What you will do » Return every line of the entries that includes the word "schoolDbTest".

Records from a data source »

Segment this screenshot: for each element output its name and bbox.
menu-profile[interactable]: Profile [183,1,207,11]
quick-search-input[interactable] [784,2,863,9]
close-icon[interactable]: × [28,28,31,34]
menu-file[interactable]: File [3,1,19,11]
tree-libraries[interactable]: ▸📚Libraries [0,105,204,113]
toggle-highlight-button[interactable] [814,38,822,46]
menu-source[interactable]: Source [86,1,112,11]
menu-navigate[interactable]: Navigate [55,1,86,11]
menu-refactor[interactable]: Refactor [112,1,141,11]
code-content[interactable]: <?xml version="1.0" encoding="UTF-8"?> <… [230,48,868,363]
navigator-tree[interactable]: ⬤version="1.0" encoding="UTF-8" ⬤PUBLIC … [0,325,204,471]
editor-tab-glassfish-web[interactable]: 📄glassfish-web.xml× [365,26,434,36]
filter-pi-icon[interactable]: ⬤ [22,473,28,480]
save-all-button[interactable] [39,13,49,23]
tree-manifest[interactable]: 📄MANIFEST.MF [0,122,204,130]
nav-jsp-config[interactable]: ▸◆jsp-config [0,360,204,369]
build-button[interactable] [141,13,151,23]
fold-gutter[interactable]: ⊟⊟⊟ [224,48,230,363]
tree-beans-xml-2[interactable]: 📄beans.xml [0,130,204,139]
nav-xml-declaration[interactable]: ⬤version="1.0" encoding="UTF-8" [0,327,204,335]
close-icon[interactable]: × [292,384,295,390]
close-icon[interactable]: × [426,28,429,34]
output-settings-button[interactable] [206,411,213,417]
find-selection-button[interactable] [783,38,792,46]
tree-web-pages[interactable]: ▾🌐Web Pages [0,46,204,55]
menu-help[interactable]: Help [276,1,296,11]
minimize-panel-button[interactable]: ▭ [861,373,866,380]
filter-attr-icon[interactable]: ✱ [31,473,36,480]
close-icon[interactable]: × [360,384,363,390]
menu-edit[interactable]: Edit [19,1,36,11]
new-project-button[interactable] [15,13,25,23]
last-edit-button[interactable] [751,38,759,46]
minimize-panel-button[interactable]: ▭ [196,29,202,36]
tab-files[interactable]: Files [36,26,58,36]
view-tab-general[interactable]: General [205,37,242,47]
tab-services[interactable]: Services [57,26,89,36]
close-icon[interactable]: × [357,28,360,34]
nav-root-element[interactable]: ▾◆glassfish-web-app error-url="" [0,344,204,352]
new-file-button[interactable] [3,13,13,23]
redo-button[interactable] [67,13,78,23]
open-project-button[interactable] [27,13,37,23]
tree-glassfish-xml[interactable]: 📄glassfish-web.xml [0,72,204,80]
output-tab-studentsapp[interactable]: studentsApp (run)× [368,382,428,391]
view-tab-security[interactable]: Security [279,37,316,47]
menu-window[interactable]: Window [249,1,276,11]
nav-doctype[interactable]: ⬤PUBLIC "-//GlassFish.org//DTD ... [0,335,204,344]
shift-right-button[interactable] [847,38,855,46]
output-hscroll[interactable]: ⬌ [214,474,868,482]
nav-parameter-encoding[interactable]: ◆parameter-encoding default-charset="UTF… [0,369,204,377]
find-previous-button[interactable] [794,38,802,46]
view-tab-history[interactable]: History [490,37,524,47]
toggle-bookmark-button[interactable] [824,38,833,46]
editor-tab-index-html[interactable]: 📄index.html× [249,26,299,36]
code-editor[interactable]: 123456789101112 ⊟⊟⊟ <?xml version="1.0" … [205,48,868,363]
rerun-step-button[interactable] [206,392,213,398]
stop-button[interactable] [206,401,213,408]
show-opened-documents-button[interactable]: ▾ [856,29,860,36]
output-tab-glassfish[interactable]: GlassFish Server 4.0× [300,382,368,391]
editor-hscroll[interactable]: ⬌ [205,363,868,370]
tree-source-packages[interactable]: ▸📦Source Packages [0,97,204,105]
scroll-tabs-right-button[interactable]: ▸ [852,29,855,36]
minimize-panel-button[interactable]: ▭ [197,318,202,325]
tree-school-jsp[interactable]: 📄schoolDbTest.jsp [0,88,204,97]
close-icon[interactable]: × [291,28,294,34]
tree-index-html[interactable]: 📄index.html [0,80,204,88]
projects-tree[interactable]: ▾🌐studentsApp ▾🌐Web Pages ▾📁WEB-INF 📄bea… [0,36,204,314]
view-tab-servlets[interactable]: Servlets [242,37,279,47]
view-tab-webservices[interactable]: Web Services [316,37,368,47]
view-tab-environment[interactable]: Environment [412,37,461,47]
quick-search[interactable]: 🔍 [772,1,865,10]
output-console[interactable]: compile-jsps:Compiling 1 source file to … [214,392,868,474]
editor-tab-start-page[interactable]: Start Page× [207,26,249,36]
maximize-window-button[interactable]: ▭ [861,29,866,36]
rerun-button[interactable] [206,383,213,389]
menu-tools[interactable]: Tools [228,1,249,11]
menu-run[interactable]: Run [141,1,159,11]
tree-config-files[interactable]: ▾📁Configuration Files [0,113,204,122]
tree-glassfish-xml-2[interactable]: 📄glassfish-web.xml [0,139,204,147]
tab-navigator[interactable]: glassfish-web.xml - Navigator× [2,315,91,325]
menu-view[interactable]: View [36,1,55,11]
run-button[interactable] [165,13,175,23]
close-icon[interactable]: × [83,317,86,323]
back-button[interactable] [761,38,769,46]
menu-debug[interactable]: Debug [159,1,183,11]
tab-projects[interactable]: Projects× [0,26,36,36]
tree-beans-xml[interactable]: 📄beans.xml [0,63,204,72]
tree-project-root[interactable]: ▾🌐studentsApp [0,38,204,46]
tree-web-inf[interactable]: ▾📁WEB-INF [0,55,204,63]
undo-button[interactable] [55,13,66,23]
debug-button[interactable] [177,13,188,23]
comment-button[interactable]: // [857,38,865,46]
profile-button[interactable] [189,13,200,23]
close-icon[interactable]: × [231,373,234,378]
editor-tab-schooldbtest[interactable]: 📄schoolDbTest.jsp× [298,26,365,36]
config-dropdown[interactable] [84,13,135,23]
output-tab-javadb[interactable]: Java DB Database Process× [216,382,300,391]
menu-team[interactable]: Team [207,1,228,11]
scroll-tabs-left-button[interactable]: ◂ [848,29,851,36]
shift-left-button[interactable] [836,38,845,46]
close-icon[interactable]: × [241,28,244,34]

Response to this exercise »
tree-school-jsp[interactable]: 📄schoolDbTest.jsp [0,88,204,97]
editor-tab-schooldbtest[interactable]: 📄schoolDbTest.jsp× [298,26,365,36]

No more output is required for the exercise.